Cuda setup successful




---
# Transformer Model



We are going to implement the transformer and optimise the hyperparameters using the Optuna package. As per the paper listed above, we will resample from the minority class when training.

In [21]:
import torch
import torch.nn as nn
import torch.optim as optim
from torch.utils.data import DataLoader
import pandas as pd
import numpy as np
from sklearn.metrics import accuracy_score, roc_auc_score
from sklearn.model_selection import KFold
import optuna
import matplotlib.pyplot as plt

# Assuming these are defined from previous code snippets:
# from data_import_code import X, y, X_test, y_test, DataPreprocessingTransform, CustomDataset, remove_outliers_gpu, device, epochs, patience

#===================================== MODEL DEFINITION =====================================#
class FraudDetectionTransformer(nn.Module):
    def __init__(self, input_dim, embed_dim, num_heads, ff_dim_base, dropout, ff_dropout, activation_function, num_ff_layers, use_batchnorm, use_layernorm):
        super(FraudDetectionTransformer, self).__init__()
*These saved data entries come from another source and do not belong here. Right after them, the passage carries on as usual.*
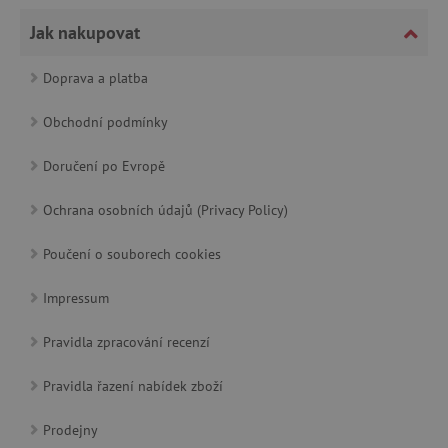
_lb_ccc
.agatinsvet.cz
Jak nakupovat
Google Privacy Policy
Doprava a platba
Obchodní podmínky
Doručení po Evropě
Ochrana osobních údajů (Privacy Policy)
Poučení o souborech cookies
Impressum
cjConsent
.agatinsvet.cz
Pravidla zpracování recenzí
Pravidla řazení nabídek zboží
Prodejny
CookieScriptConsent
CookieScript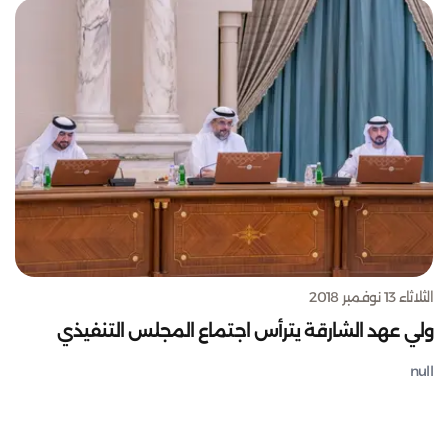
الثلاثاء 13 نوفمبر 2018
ولي عهد الشارقة يترأس اجتماع المجلس التنفيذي
null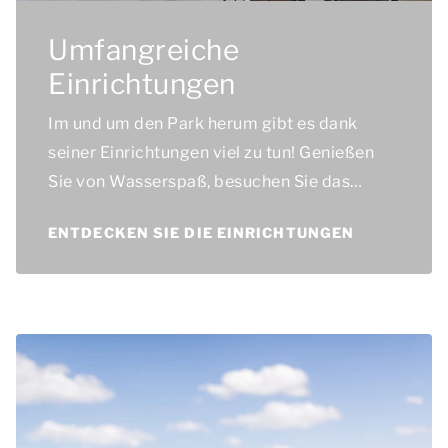
Umfangreiche
Einrichtungen
Im und um den Park herum gibt es dank
seiner Einrichtungen viel zu tun! Genießen
Sie von Wasserspaß, besuchen Sie das
Restaurant oder erkunden Sie die
ENTDECKEN SIE DIE EINRICHTUNGEN
Sporteinrichtungen.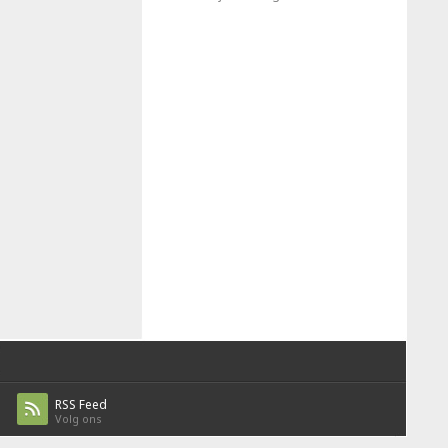
RSS Feed
Volg ons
        # Embedding layer to project input features to embed_dim
        self.embedding = nn.Linear(input_dim, embed_dim)

        # Optional batch normalization on input features
        self.use_batchnorm = use_batchnorm
        self.batch_norm = nn.BatchNorm1d(input_dim) if use_batchnorm else None

        # Multi-head attention layer
        self.multihead_attn = nn.MultiheadAttention(embed_dim, num_heads, dropout=dropout)

        # Build the feed-forward network layers
        ff_layers = []
        current_dim = embed_dim
        for i in range(num_ff_layers):
            # Increase dimension according to ff_dim_base * 2^i
            next_dim = ff_dim_base * (2 ** i)
            ff_layers.append(nn.Linear(current_dim, next_dim))
            ff_layers.append(self.get_activation_function(activation_function))
            ff_layers.append(nn.Dropout(ff_dropout))
            current_dim = next_dim

        # **Important Fix**:
        # Add a final linear layer to bring the dimension back to embed_dim.
        # This ensures ff_output and x have matching dimensions for the residual connection.
        ff_layers.append(nn.Linear(current_dim, embed_dim))

        self.ff_network = nn.Sequential(*ff_layers)

        # Optional layer normalization
        self.use_layernorm = use_layernorm
        self.layer_norm = nn.LayerNorm(embed_dim) if use_layernorm else None

        # Adaptive average pooling to aggregate sequence dimension
        self.pooling = nn.AdaptiveAvgPool1d(1)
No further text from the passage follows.